Model Response (Stream):
- Assume model generates the refactored code and decides to apply it.
- Stream event 1: response.output_item.done with item: { type: "function_call", name: "shell", arguments: '{"cmd": ["apply_patch", "*** Begin Patch\n*** Update File: utils.ts\n@@ ... -old +new ...\n*** End Patch"]}', call_id: "call_2" }.
- Stream event 2: response.completed with output: [...] containing the patch function call, id: "resp_2".
- Agent receives the patch function call. onLastResponseId is called with "resp_2".
Tool Call Handling (Patch):
- Parse arguments: Identify apply_patch and extract the patch text.
- Check approval: canAutoApprove(["apply_patch", "..."], "suggest", ["/home/user/myproject"]).

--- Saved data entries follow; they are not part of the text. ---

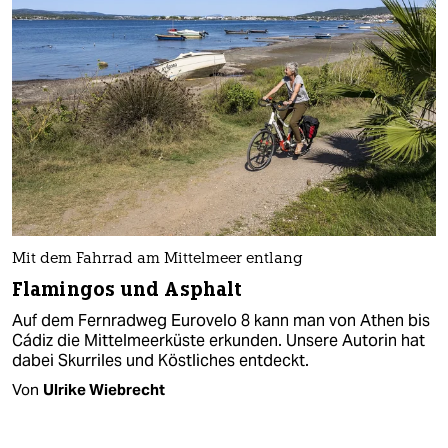
Mit dem Fahrrad am Mittelmeer entlang
Flamingos und Asphalt
Auf dem Fernradweg Eurovelo 8 kann man von Athen bis
Cádiz die Mittelmeerküste erkunden. Unsere Autorin hat
dabei Skurriles und Köstliches entdeckt.
Von
Ulrike Wiebrecht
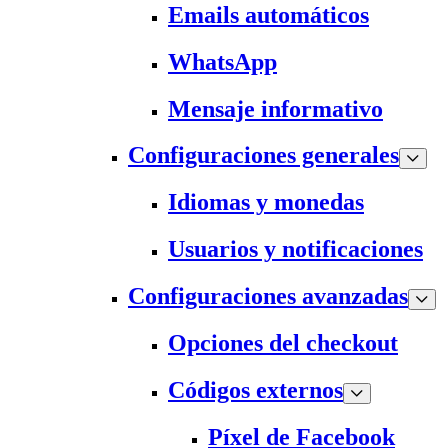
Emails automáticos
WhatsApp
Mensaje informativo
Configuraciones generales
Idiomas y monedas
Usuarios y notificaciones
Configuraciones avanzadas
Opciones del checkout
Códigos externos
Píxel de Facebook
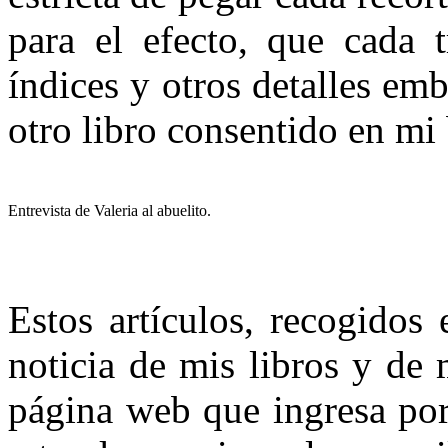
para el efecto, que cada 
índices y otros detalles emb
otro libro consentido en mi 
Entrevista de Valeria al abuelito.
Estos artículos, recogidos
noticia de mis libros y de m
página web que ingresa po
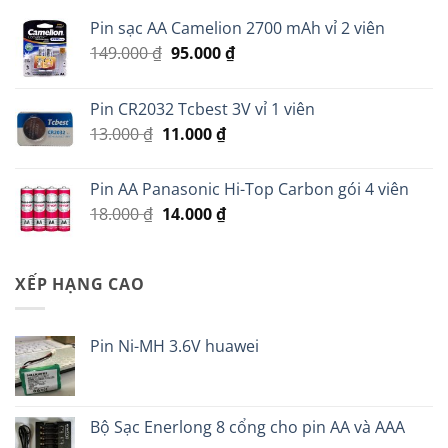
Pin sạc AA Camelion 2700 mAh vỉ 2 viên
Giá
Giá
149.000
₫
95.000
₫
gốc
hiện
là:
tại
Pin CR2032 Tcbest 3V vỉ 1 viên
149.000 ₫.
là:
Giá
Giá
13.000
₫
11.000
₫
95.000 ₫.
gốc
hiện
là:
tại
Pin AA Panasonic Hi-Top Carbon gói 4 viên
13.000 ₫.
là:
Giá
Giá
18.000
₫
14.000
₫
11.000 ₫.
gốc
hiện
là:
tại
18.000 ₫.
là:
XẾP HẠNG CAO
14.000 ₫.
Pin Ni-MH 3.6V huawei
Bộ Sạc Enerlong 8 cổng cho pin AA và AAA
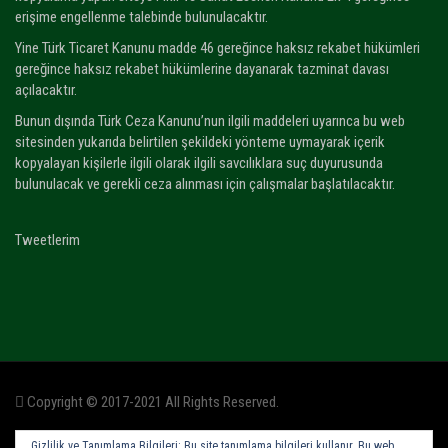
erişime engellenme talebinde bulunulacaktır.
Yine Türk Ticaret Kanunu madde 46 gereğince haksız rekabet hükümleri
gereğince haksız rekabet hükümlerine dayanarak tazminat davası
açılacaktır.
Bunun dışında Türk Ceza Kanunu’nun ilgili maddeleri uyarınca bu web
sitesinden yukarıda belirtilen şekildeki yönteme uymayarak içerik
kopyalayan kişilerle ilgili olarak ilgili savcılıklara suç duyurusunda
bulunulacak ve gerekli ceza alınması için çalışmalar başlatılacaktır.
Tweetlerim
Copyright © 2017-2021 All Rights Reserved.
Gizlilik ve Tanımlama Bilgileri: Bu site tanımlama bilgileri kullanır. Bu web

Since policy is suggest, this returns { type: "ask-user", applyPatch: { patch: "..." } }.
- Request confirmation (requestConfirmation): The UI (TerminalChatCommandReview) displays the patch diff and asks "Allow command? [y/N/e/a]".
- User reviews and presses 'y'. submitConfirmation is called with { decision: ReviewDecision.YES }.
- Execute patch (execApplyPatch in src/utils/agent/exec.ts -> process_patch in src/utils/agent/apply-patch.ts): Reads utils.ts, applies the diff logic, and writes the modified content back using Node.js fs.writeFileSync.
- Simulate result: stdout = "Done!", stderr = "", exitCode = 0.
Third API Call:
- Format tool result: Create function_call_output item for the patch, { call_id: "call_2", output: '{"output": "Done!", ...}' }.
- Construct API request: Include history + patch result, previous_response_id: "resp_2".
- Send request.
Model Response (Final):
- Assume model confirms the refactoring is done.
- Stream event 1: response.output_item.done with item: { type: "message", role: "assistant", content: [{ type: "output_text", text: "OK, I've refactored utils.ts to use arrow functions." }] }.
- Stream event 2: response.completed, id: "resp_3".
- Agent receives the message. onLastResponseId called with "resp_3".
- No more tool calls. The loop finishes for this turn. UI stops showing "Thinking...".
User Interaction:
- The user sees the final message and the updated prompt, ready for the next command. The file utils.ts on their disk has been modified.